Thüringische Landeszeitung (Weimar)
Pionierin Olympias
Heidi Schüller sprach 1972 als erste Frau bei Sommerspielen den olympischen Eid. Heute wird sie 70
Heidi Schüller war als Hürdensprinterin und Weitspringerin eine Wucht, als Ärztin eine Kapazität, als Fernseh-Moderatorin populär. Es waren aber 34 schlichte Worte, die die Alleskönnerin aus Passau zu Weltbekanntheit führten: 1972 sprach sie in München als erste Frau bei Sommerspielen den olympischen Eid. Längst blickt Schüller, die heute 70 Jahre alt wird, mit gemischten Gefühlen zurück.

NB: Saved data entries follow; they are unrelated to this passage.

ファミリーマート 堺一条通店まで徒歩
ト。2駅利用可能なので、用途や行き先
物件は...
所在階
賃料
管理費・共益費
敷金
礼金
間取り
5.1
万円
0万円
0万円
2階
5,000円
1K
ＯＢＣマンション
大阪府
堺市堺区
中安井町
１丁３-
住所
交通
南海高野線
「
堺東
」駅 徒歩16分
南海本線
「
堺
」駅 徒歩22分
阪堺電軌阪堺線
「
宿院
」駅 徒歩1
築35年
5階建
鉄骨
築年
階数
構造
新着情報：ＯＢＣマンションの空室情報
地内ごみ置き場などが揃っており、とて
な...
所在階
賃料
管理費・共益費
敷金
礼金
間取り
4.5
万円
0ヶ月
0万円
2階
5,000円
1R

„Im Namen aller Teilnehmer verspreche ich, dass wir uns bei den Olympischen Spielen als loyale Wettkämpfer erweisen, ihre Regeln achten und teilnehmen im ritterlischon chen Geist zum Ruhme des Sports und zur Ehre unserer Mannschaften“, verkündete die 22-Jährige am 26. August 1972 im Olympiastadion. Der Tragweite sei sie sich da nicht bewusst gewesen, sagt sie.
Die italienische Skirennläuferin Giuliana Minuzzo 1956 in Cortina d’Ampezzo und US-Eiskunstläuferin Carol Heiss 1960 in Squaw Valley hatten vor Schüller bei Winterspielen das Versprechen der Aktiven in die Welt gesandt. Bei den populäreren Sommerspielen war Schüller die erste eidsprechende Athletin – und blieb bis Teresa Edwards 1996 in Atlanta die einzige.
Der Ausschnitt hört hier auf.